The glmnet package which implements elastic net regression by Hasti and Tibshirani is one of the workhorses of data science, at least when used with R. The package has some built-in possibilities for visualization. In particular, regularization paths can be displayed graphically. This visualization has its pitfalls, however. If the model contains many variables, the result looks like a garish tangle of spaghetti. It doesn't really help further in understanding the model's behavior. Unfortunately, use of Elasticnet is particularly popular in the case of many or frightfully many variables.

A better visualization is therefore needed. Large numbers of variables impose natural limits on a simultaneous representation of all information, as in a static plot. At some point, the display area simply fills up. One solution is visualization with HTML and JavaScript. It enables mouse input to highlight individual regularization paths in order to reveal their course in the spaghetti tangle. At the same time, it is possible to provide additional information such as the variable name in our case. In this way, the spaghetti tangle becomes decipherable.
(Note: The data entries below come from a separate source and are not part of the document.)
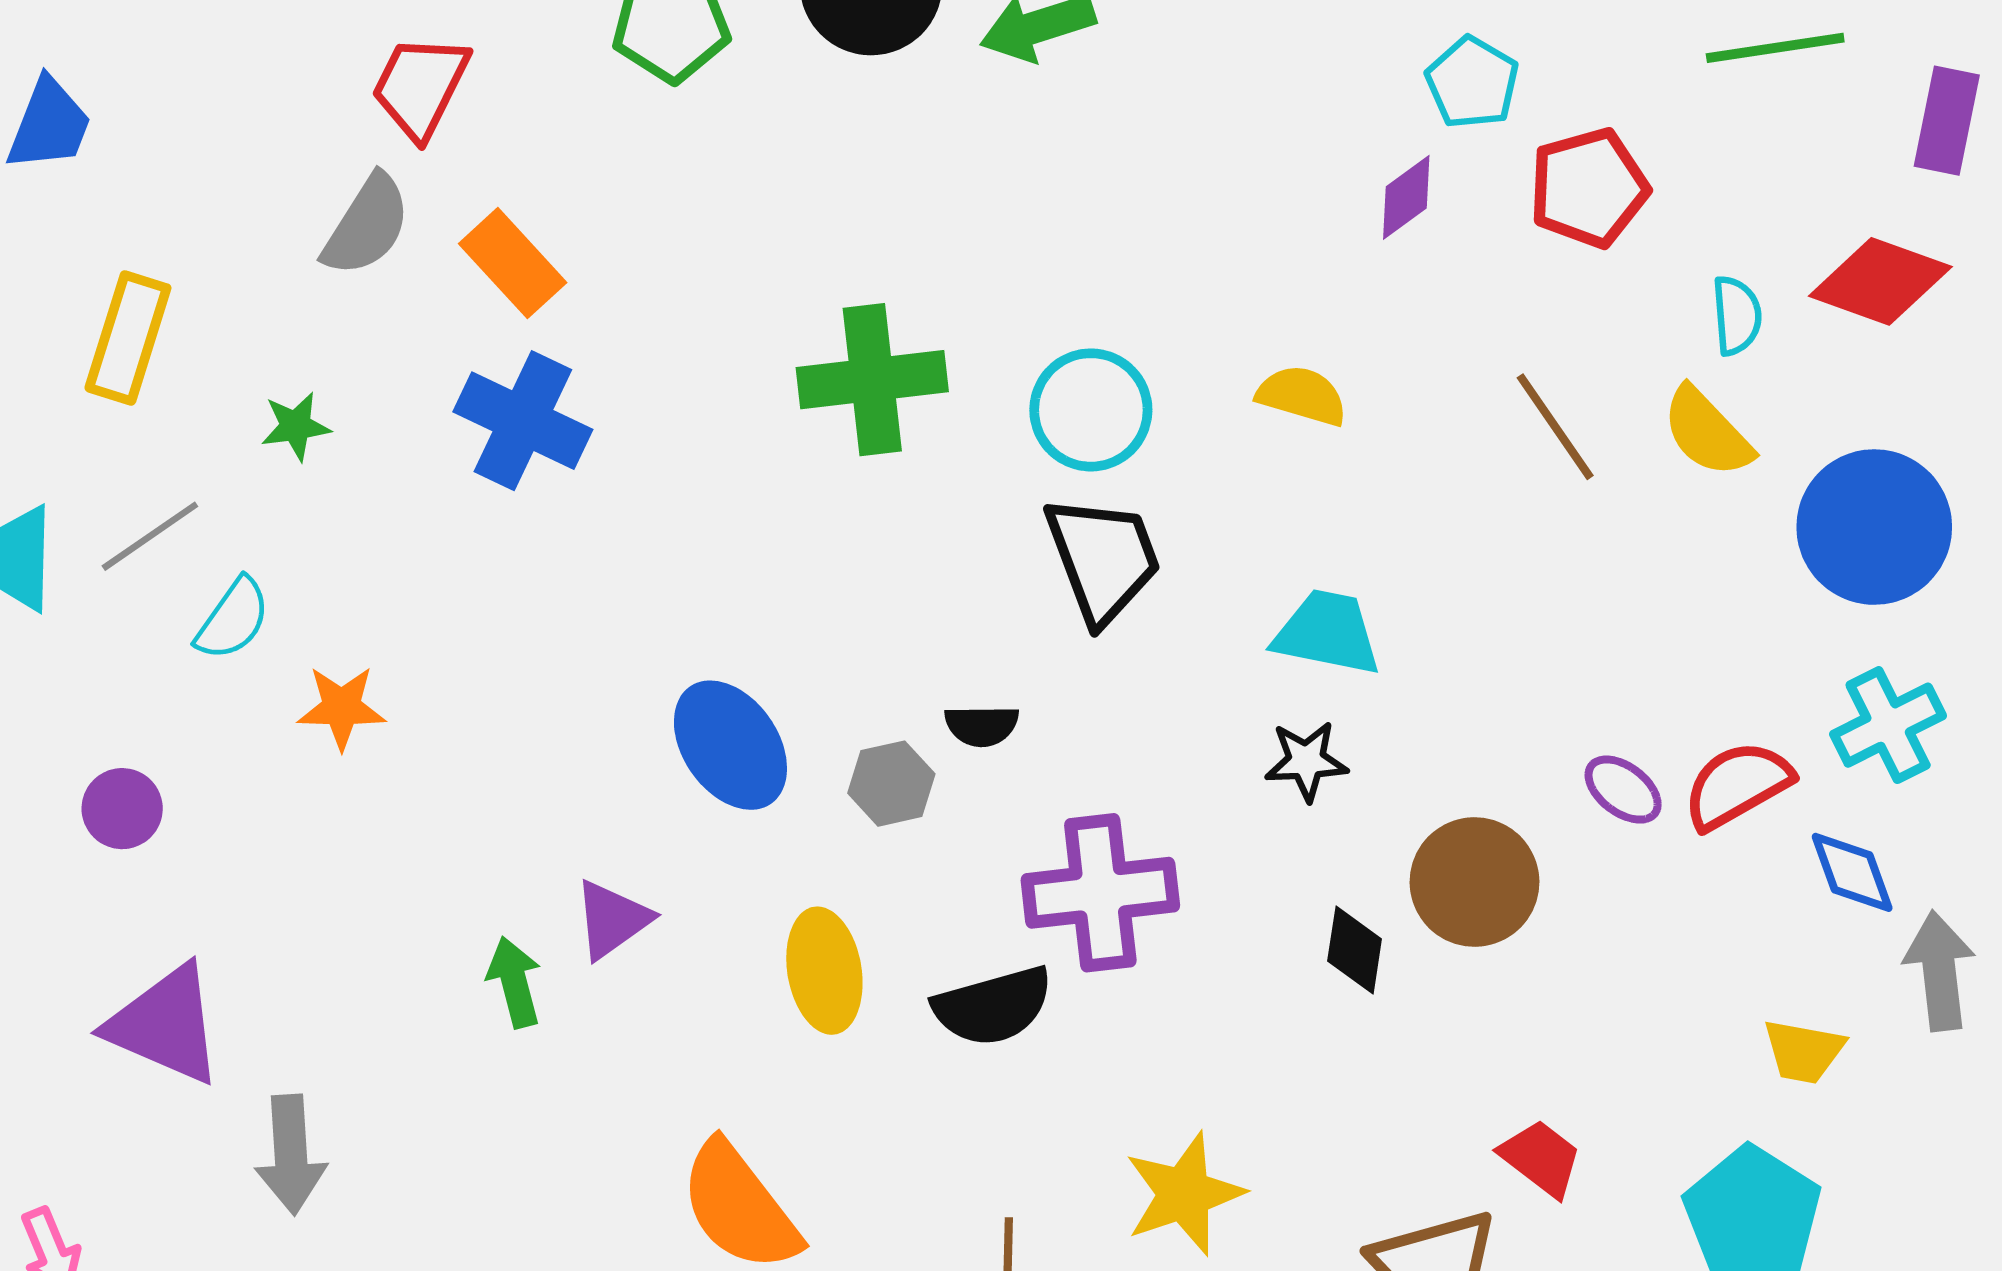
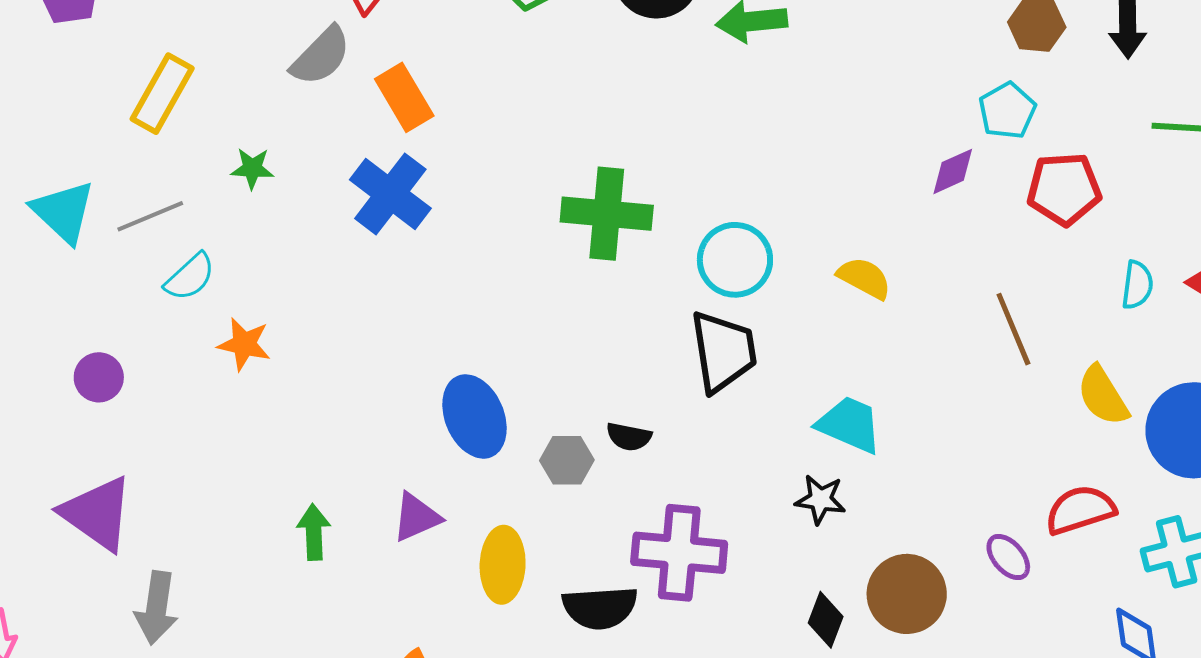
yellow semicircle: (1707, 432) -> (1103, 396), moved
red semicircle: (1737, 785) -> (1080, 510), moved
purple triangle: (612, 919) -> (416, 517), moved

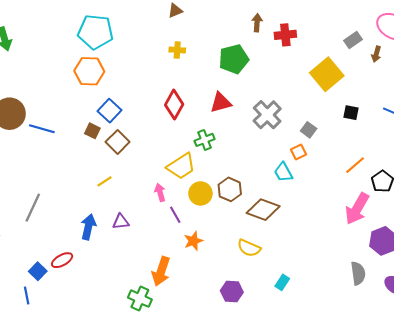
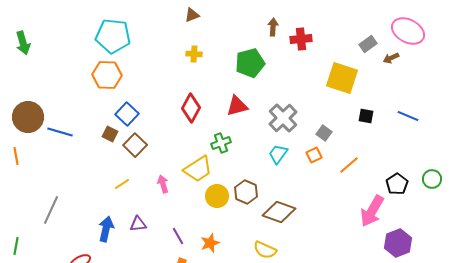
brown arrow: (376, 54) -> (391, 58), turned 49
yellow square: (327, 74) -> (342, 78), turned -32
orange line: (355, 165) -> (349, 165), moved
cyan trapezoid: (283, 172) -> (278, 154), moved, turned 65
pink arrow: (160, 192) -> (163, 184), moved
purple line: (175, 215) -> (178, 236), moved

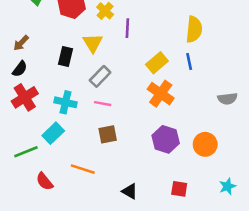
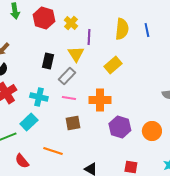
yellow semicircle: (194, 29) -> (122, 29), moved
yellow triangle: (93, 43) -> (76, 54), moved
black rectangle: (66, 57) -> (48, 61), moved
blue line: (189, 62) -> (147, 30), moved
orange cross: (161, 94) -> (100, 100), moved, turned -35

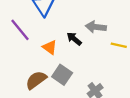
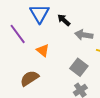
black arrow: (74, 39) -> (64, 20), moved
gray square: (62, 75) -> (79, 67), moved

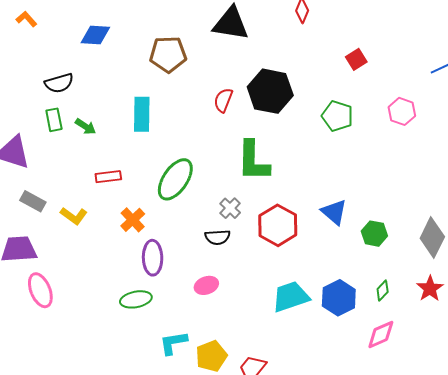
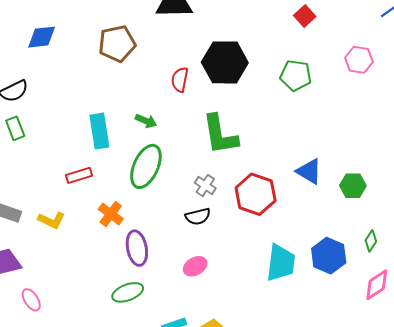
cyan rectangle: (142, 114) -> (99, 131), moved
green arrow: (86, 126) -> (146, 121), moved
pink ellipse: (40, 290) -> (31, 300), size x0.7
cyan trapezoid: (291, 297) -> (281, 263), turned 126

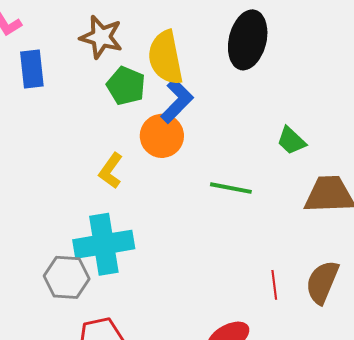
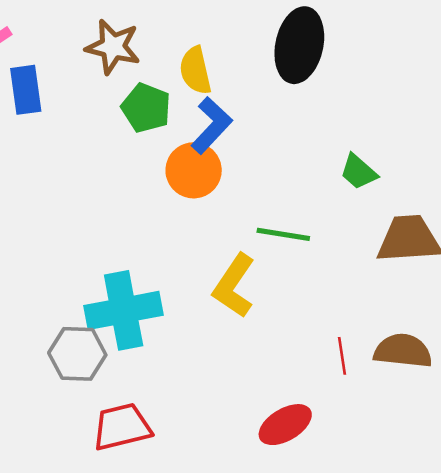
yellow semicircle: (165, 58) -> (195, 70), size x0.7
yellow L-shape: (111, 171) -> (234, 286), moved, size x1.4
brown semicircle: (322, 282) -> (403, 351), turned 75

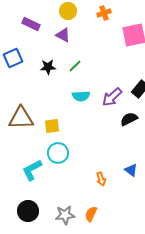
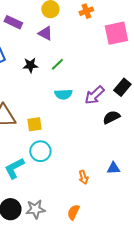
blue triangle: (131, 170) -> (113, 168), turned -40
gray star: (65, 215) -> (35, 209), moved

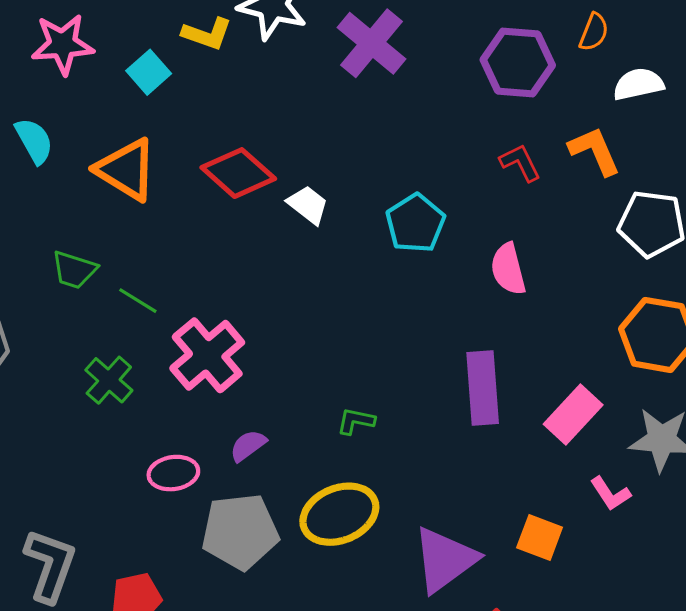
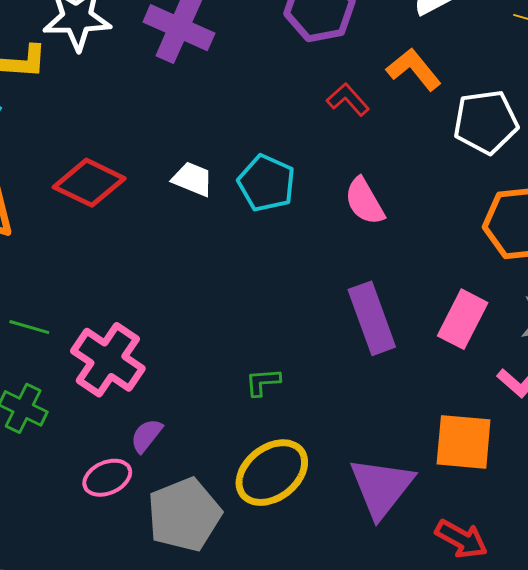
white trapezoid: (308, 205) -> (192, 179), moved
purple semicircle: (248, 446) -> (146, 436), moved
orange square: (540, 537) -> (464, 442), size x1.4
Generation of HTML widgets with familiar syntax

One of the drawbacks of R is that, despite an existence of packages for everything, most packages have their own very special command variants. The syntax is far removed from the standardization found in the case of Python (despite package diversity). Any tentative approaches to standardization are therefore welcome. This is the case with visualization in the universe of ggplot2, which is known to almost everyone who works with R. It is the most common R package for data visualization (in addition to the built-in graphics capabilities of R). The spontaneous reference here to a "universe" is perhaps still not clear to everyone. For some time now, ggplot2 has offered an interface which makes it possible to expand the package with additional functionality. Available at www.ggplot2-exts.org is an overview of the already quite extensive collection.

One of the extensions is called "ggiraph" and offers HTML/JavaScript variants of known standard plots. Compared to other extensions which also allow similar realizations, ggiraph has the advantage that a completely new syntax need not be learned, and existing code for ggplot2 plots must be adapted only slightly in order to produce HTML widgets. For me, that's a decisive argument in favor of ggiraph. However, I must admit not having tried alternatives like metricsgraphics, plotly, highcharter or rbokeh. I'm curious to hear of any experiences made here.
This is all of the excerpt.